Arizzoli: Wenn der Arbeitgeber dies nicht sowieso von sich aus erzählt, nur zu. Es sollte schlussendlich aber nicht der Eindruck entstehen, dass man nur wegen den Benefits zur Arbeit kommt. Die Motivation sollte eine andere sein.
Sherpa: Auch hier sollte man analog der Gehaltsfrage zurückhaltend sein.
Zollinger: Falls nach dem ersten Gespräch keine Informationen vom Unternehmen kamen, ist es absolut ok, wenn der/die KandidatIn in einem Zweitgespräch danach fragt.
Ist es legitim, sich gleich im ersten Gespräch über Beförderungsmöglichkeiten zu unterhalten?
Arizzoli: Weiterentwicklung ist wichtig und nach Möglichkeiten und Wegen zu fragen ist legitim. Es kommt aber darauf an, ob die Frage als Forderung gestellt ist oder aus Interesse.
Sherpa: Es ist sinnvoll und legitim sich über Entwicklungsmöglichkeiten zu informieren. Man sollte aber immer die Motivation für die Vakanz, um die es geht, zum Ausdruck bringen.
Zollinger: Ja. Dabei sollte man aber lieber von persönlicher Weiterentwicklung sprechen als gleich von Beförderung.
Ist es angebracht, zu fragen, warum die Person, die die Position vorher ausgeübt hat, die Stelle verlassen hat?
Arizzoli: Das ist durchaus erlaubt.
Sherpa: Jein. Im ersten Gespräch empfiehlt es sich grundsätzlich nicht, kritische Fragen zu stellen.
Zollinger: Der Bewerber sollte sich einfach die Frage stellen, was er damit erreichen will. Will man erfahren, ob das Team einen guten Zusammenhalt hat, sollte man besser gleich direkt fragen, welche Atmosphäre im Team herrscht.
Flavia Arizzoli ist seit Juli 2015 als HR Consultant bei Helsana Versicherungen in Zürich tätig.

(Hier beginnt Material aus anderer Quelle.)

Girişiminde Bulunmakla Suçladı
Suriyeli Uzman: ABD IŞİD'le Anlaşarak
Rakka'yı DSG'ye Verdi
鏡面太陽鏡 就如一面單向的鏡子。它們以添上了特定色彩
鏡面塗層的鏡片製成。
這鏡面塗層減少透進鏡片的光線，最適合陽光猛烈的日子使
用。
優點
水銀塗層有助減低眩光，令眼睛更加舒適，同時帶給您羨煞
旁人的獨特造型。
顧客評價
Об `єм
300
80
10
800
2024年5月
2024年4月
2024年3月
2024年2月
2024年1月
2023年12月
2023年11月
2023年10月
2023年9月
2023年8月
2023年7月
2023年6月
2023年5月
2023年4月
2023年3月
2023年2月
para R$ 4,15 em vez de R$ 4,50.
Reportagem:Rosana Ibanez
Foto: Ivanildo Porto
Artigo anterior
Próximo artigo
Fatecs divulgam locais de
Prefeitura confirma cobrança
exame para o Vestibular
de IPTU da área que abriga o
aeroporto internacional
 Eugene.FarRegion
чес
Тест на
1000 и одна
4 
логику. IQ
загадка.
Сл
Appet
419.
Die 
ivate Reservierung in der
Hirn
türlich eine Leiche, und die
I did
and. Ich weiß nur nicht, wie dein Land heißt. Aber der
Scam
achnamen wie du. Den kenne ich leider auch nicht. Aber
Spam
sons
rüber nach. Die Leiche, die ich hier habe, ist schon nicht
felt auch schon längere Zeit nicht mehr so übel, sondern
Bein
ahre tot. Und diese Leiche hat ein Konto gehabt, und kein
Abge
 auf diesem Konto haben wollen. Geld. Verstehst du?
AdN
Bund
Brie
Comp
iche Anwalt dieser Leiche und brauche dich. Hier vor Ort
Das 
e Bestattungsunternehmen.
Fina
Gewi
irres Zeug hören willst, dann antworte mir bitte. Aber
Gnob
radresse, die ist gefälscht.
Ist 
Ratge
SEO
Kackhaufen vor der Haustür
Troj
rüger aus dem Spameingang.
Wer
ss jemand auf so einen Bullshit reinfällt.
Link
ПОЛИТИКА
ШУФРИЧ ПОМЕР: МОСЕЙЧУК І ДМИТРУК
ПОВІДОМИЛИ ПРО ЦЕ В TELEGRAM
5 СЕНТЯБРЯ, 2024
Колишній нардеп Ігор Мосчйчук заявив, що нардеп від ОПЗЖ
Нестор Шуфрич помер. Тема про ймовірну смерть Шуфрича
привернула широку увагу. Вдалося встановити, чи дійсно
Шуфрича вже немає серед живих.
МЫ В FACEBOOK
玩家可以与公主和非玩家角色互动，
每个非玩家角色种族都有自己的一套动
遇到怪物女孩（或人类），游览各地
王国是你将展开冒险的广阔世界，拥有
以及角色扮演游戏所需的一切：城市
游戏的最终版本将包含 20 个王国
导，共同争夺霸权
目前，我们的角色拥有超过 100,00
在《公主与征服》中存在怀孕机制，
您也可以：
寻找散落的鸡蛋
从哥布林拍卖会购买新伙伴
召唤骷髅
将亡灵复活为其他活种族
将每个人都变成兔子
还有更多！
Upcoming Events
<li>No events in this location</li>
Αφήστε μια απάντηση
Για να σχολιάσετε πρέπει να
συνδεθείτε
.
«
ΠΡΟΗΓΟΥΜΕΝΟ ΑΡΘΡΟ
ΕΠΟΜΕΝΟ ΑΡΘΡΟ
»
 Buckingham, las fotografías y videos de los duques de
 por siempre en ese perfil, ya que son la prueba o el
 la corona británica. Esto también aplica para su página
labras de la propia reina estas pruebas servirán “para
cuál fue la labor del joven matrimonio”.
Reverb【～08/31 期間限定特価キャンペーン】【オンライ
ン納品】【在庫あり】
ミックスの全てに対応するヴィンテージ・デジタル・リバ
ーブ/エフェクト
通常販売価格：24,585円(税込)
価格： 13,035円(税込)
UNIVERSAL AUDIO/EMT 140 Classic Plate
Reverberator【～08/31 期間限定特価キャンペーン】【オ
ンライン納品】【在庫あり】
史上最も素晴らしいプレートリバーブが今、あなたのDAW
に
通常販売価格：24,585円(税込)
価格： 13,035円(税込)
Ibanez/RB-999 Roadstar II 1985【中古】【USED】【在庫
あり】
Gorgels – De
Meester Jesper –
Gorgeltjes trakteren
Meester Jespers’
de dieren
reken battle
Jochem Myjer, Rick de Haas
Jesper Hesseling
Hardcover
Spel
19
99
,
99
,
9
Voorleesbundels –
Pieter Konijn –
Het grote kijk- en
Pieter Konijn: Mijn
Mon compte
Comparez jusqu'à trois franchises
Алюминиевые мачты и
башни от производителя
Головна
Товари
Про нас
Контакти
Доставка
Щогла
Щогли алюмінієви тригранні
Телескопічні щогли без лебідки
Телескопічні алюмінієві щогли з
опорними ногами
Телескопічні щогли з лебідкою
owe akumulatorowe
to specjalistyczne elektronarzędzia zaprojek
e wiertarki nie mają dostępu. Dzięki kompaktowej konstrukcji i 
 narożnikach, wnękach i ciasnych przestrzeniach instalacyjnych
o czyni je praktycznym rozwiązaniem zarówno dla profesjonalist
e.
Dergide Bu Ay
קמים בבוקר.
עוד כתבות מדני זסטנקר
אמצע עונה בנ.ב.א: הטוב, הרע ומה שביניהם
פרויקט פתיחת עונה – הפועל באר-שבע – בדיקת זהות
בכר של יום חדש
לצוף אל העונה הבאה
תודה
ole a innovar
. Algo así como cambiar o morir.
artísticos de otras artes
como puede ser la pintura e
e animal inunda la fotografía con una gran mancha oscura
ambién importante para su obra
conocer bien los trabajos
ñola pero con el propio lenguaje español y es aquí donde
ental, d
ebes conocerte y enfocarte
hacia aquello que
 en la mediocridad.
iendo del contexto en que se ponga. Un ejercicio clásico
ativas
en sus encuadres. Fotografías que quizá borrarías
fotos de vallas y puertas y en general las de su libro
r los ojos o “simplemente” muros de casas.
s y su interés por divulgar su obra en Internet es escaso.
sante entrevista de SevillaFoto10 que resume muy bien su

Yeshe Sherpa ist Managing Partner der Schweizer IT und SAP Rekrutierungsagentur ONE Agency und des Pendants ONE Medical für Berufstätige im Gesundheitswesen. Mit ONE Career bietet er Hochschulabsolventen die Chance, einen massgeschneiderten Berufseinstieg im People Business zu finden.
Lydia Zollinger ist HR Manager bei der Ringier AG, und dort für die Blick-Gruppe sowie für die Corporate Communication zuständig.